▸ **AIM OF THE EXERCISE**: Copy all the lines below without altering anything.
(Beginning of RECORDS TO USE)
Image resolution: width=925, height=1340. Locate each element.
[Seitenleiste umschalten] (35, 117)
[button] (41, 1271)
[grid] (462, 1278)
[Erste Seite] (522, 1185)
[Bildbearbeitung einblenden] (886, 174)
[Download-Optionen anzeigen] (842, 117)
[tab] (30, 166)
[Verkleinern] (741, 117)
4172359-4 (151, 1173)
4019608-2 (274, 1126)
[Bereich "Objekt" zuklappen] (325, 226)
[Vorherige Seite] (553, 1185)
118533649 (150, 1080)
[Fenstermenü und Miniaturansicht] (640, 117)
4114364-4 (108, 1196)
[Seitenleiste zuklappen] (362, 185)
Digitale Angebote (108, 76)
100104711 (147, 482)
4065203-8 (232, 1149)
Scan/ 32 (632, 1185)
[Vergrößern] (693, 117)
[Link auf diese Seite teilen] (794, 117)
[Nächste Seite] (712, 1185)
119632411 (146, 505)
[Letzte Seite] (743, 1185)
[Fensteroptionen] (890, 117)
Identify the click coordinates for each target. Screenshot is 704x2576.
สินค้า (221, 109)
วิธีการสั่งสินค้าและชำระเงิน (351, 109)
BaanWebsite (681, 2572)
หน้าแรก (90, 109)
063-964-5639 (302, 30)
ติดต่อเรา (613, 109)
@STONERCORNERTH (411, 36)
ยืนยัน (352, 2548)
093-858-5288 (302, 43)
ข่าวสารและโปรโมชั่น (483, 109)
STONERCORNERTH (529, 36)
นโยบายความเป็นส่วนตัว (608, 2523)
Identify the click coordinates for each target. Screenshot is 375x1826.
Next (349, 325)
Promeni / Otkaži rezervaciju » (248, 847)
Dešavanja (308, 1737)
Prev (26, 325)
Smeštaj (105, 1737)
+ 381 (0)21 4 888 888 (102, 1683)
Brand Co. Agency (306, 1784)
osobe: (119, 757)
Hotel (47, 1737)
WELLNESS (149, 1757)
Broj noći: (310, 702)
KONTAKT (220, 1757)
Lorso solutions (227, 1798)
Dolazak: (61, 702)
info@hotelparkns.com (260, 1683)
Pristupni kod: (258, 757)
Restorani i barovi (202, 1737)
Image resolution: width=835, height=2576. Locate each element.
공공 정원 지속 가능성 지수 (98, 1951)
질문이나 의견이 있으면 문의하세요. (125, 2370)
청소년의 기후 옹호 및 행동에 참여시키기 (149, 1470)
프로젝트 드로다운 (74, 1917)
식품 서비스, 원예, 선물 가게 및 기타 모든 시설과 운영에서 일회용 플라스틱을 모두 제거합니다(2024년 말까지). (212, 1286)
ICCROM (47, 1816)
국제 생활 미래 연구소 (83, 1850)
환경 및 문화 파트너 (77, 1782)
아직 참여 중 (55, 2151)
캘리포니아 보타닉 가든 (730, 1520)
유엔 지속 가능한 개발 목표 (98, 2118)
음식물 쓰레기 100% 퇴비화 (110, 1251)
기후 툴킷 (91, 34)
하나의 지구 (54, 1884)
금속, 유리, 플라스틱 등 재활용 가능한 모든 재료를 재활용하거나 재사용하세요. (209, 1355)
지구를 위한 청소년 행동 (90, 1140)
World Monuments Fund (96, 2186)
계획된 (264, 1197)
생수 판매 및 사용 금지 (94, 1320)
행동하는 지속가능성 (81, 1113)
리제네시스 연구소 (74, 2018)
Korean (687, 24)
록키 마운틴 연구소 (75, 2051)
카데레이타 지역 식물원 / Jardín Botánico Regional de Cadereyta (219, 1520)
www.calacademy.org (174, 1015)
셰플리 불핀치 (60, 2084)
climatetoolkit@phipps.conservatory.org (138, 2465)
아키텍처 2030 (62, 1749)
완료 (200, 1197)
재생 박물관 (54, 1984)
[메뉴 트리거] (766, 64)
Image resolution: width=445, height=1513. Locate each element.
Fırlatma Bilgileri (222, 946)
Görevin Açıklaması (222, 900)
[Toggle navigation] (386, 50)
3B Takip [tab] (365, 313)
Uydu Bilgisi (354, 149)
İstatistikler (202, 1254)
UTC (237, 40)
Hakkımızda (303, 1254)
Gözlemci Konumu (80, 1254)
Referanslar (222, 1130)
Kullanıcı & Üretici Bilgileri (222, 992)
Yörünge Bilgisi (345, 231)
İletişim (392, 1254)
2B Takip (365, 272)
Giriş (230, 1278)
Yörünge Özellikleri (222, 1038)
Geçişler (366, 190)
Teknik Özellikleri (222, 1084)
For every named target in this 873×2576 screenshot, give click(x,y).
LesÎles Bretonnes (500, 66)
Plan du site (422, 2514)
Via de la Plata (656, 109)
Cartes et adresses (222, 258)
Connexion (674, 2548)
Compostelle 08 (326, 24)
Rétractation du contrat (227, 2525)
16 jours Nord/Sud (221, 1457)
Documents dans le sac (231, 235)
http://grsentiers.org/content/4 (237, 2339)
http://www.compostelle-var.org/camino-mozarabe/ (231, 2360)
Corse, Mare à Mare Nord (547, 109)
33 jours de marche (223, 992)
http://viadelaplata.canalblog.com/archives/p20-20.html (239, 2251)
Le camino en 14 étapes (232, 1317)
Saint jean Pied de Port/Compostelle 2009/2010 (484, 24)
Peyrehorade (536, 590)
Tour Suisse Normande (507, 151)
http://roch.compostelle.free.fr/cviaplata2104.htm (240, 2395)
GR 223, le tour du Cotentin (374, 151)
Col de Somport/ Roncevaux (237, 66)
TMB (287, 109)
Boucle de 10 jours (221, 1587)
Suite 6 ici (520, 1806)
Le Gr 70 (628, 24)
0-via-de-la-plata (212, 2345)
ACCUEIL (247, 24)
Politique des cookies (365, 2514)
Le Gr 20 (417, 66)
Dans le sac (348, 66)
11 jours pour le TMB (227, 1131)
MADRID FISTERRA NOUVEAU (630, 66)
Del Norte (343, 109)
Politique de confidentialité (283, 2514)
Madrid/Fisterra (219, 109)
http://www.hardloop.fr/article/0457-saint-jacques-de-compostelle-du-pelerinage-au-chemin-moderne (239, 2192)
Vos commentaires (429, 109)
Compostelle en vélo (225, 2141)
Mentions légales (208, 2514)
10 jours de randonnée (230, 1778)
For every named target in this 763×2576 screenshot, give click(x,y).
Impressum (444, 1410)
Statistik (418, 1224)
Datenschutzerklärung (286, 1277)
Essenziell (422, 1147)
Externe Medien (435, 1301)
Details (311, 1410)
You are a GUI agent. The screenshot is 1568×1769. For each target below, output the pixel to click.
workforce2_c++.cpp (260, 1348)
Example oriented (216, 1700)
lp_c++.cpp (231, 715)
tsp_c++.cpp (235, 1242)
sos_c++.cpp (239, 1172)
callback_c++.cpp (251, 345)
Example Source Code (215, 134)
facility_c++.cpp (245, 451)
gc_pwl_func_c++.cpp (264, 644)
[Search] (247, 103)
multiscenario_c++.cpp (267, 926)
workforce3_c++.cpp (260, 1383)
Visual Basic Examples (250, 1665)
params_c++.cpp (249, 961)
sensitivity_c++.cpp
(End of RECORDS TO USE)
▸ **REPLY TO THE EXERCISE**:
Image resolution: width=925, height=1340. Locate each element.
[Seitenleiste umschalten] (35, 117)
[button] (41, 1271)
[grid] (462, 1278)
[Erste Seite] (522, 1185)
[Bildbearbeitung einblenden] (886, 174)
[Download-Optionen anzeigen] (842, 117)
[tab] (30, 166)
[Verkleinern] (741, 117)
4172359-4 (151, 1173)
4019608-2 (274, 1126)
[Bereich "Objekt" zuklappen] (325, 226)
[Vorherige Seite] (553, 1185)
118533649 (150, 1080)
[Fenstermenü und Miniaturansicht] (640, 117)
4114364-4 (108, 1196)
[Seitenleiste zuklappen] (362, 185)
Digitale Angebote (108, 76)
100104711 (147, 482)
4065203-8 (232, 1149)
Scan/ 32 (632, 1185)
[Vergrößern] (693, 117)
[Link auf diese Seite teilen] (794, 117)
[Nächste Seite] (712, 1185)
119632411 (146, 505)
[Letzte Seite] (743, 1185)
[Fensteroptionen] (890, 117)
Identify the click coordinates for each target. Screenshot is 704x2576.
สินค้า (221, 109)
วิธีการสั่งสินค้าและชำระเงิน (351, 109)
BaanWebsite (681, 2572)
หน้าแรก (90, 109)
063-964-5639 (302, 30)
ติดต่อเรา (613, 109)
@STONERCORNERTH (411, 36)
ยืนยัน (352, 2548)
093-858-5288 (302, 43)
ข่าวสารและโปรโมชั่น (483, 109)
STONERCORNERTH (529, 36)
นโยบายความเป็นส่วนตัว (608, 2523)
Identify the click coordinates for each target. Screenshot is 375x1826.
Next (349, 325)
Promeni / Otkaži rezervaciju » (248, 847)
Dešavanja (308, 1737)
Prev (26, 325)
Smeštaj (105, 1737)
+ 381 (0)21 4 888 888 (102, 1683)
Brand Co. Agency (306, 1784)
osobe: (119, 757)
Hotel (47, 1737)
WELLNESS (149, 1757)
Broj noći: (310, 702)
KONTAKT (220, 1757)
Lorso solutions (227, 1798)
Dolazak: (61, 702)
info@hotelparkns.com (260, 1683)
Pristupni kod: (258, 757)
Restorani i barovi (202, 1737)
Image resolution: width=835, height=2576. Locate each element.
공공 정원 지속 가능성 지수 (98, 1951)
질문이나 의견이 있으면 문의하세요. (125, 2370)
청소년의 기후 옹호 및 행동에 참여시키기 (149, 1470)
프로젝트 드로다운 (74, 1917)
식품 서비스, 원예, 선물 가게 및 기타 모든 시설과 운영에서 일회용 플라스틱을 모두 제거합니다(2024년 말까지). (212, 1286)
ICCROM (47, 1816)
국제 생활 미래 연구소 (83, 1850)
환경 및 문화 파트너 (77, 1782)
아직 참여 중 (55, 2151)
캘리포니아 보타닉 가든 (730, 1520)
유엔 지속 가능한 개발 목표 (98, 2118)
음식물 쓰레기 100% 퇴비화 (110, 1251)
기후 툴킷 (91, 34)
하나의 지구 (54, 1884)
금속, 유리, 플라스틱 등 재활용 가능한 모든 재료를 재활용하거나 재사용하세요. (209, 1355)
지구를 위한 청소년 행동 (90, 1140)
World Monuments Fund (96, 2186)
계획된 (264, 1197)
생수 판매 및 사용 금지 (94, 1320)
행동하는 지속가능성 (81, 1113)
리제네시스 연구소 (74, 2018)
Korean (687, 24)
록키 마운틴 연구소 (75, 2051)
카데레이타 지역 식물원 / Jardín Botánico Regional de Cadereyta (219, 1520)
www.calacademy.org (174, 1015)
셰플리 불핀치 (60, 2084)
climatetoolkit@phipps.conservatory.org (138, 2465)
아키텍처 2030 (62, 1749)
완료 (200, 1197)
재생 박물관 (54, 1984)
[메뉴 트리거] (766, 64)
Image resolution: width=445, height=1513. Locate each element.
Fırlatma Bilgileri (222, 946)
Görevin Açıklaması (222, 900)
[Toggle navigation] (386, 50)
3B Takip [tab] (365, 313)
Uydu Bilgisi (354, 149)
İstatistikler (202, 1254)
UTC (237, 40)
Hakkımızda (303, 1254)
Gözlemci Konumu (80, 1254)
Referanslar (222, 1130)
Kullanıcı & Üretici Bilgileri (222, 992)
Yörünge Bilgisi (345, 231)
İletişim (392, 1254)
2B Takip (365, 272)
Giriş (230, 1278)
Yörünge Özellikleri (222, 1038)
Geçişler (366, 190)
Teknik Özellikleri (222, 1084)
For every named target in this 873×2576 screenshot, give click(x,y).
LesÎles Bretonnes (500, 66)
Plan du site (422, 2514)
Via de la Plata (656, 109)
Cartes et adresses (222, 258)
Connexion (674, 2548)
Compostelle 08 (326, 24)
Rétractation du contrat (227, 2525)
16 jours Nord/Sud (221, 1457)
Documents dans le sac (231, 235)
http://grsentiers.org/content/4 (237, 2339)
http://www.compostelle-var.org/camino-mozarabe/ (231, 2360)
Corse, Mare à Mare Nord (547, 109)
33 jours de marche (223, 992)
http://viadelaplata.canalblog.com/archives/p20-20.html (239, 2251)
Le camino en 14 étapes (232, 1317)
Saint jean Pied de Port/Compostelle 2009/2010 (484, 24)
Peyrehorade (536, 590)
Tour Suisse Normande (507, 151)
http://roch.compostelle.free.fr/cviaplata2104.htm (240, 2395)
GR 223, le tour du Cotentin (374, 151)
Col de Somport/ Roncevaux (237, 66)
TMB (287, 109)
Boucle de 10 jours (221, 1587)
Suite 6 ici (520, 1806)
Le Gr 70 (628, 24)
0-via-de-la-plata (212, 2345)
ACCUEIL (247, 24)
Politique des cookies (365, 2514)
Le Gr 20 (417, 66)
Dans le sac (348, 66)
11 jours pour le TMB (227, 1131)
MADRID FISTERRA NOUVEAU (630, 66)
Del Norte (343, 109)
Politique de confidentialité (283, 2514)
Madrid/Fisterra (219, 109)
http://www.hardloop.fr/article/0457-saint-jacques-de-compostelle-du-pelerinage-au-chemin-moderne (239, 2192)
Vos commentaires (429, 109)
Compostelle en vélo (225, 2141)
Mentions légales (208, 2514)
10 jours de randonnée (230, 1778)
For every named target in this 763×2576 screenshot, give click(x,y).
Impressum (444, 1410)
Statistik (418, 1224)
Datenschutzerklärung (286, 1277)
Essenziell (422, 1147)
Externe Medien (435, 1301)
Details (311, 1410)
You are a GUI agent. The screenshot is 1568×1769. For each target below, output the pixel to click.
workforce2_c++.cpp (260, 1348)
Example oriented (216, 1700)
lp_c++.cpp (231, 715)
tsp_c++.cpp (235, 1242)
sos_c++.cpp (239, 1172)
callback_c++.cpp (251, 345)
Example Source Code (215, 134)
facility_c++.cpp (245, 451)
gc_pwl_func_c++.cpp (264, 644)
[Search] (247, 103)
multiscenario_c++.cpp (267, 926)
workforce3_c++.cpp (260, 1383)
Visual Basic Examples (250, 1665)
params_c++.cpp (249, 961)
sensitivity_c++.cpp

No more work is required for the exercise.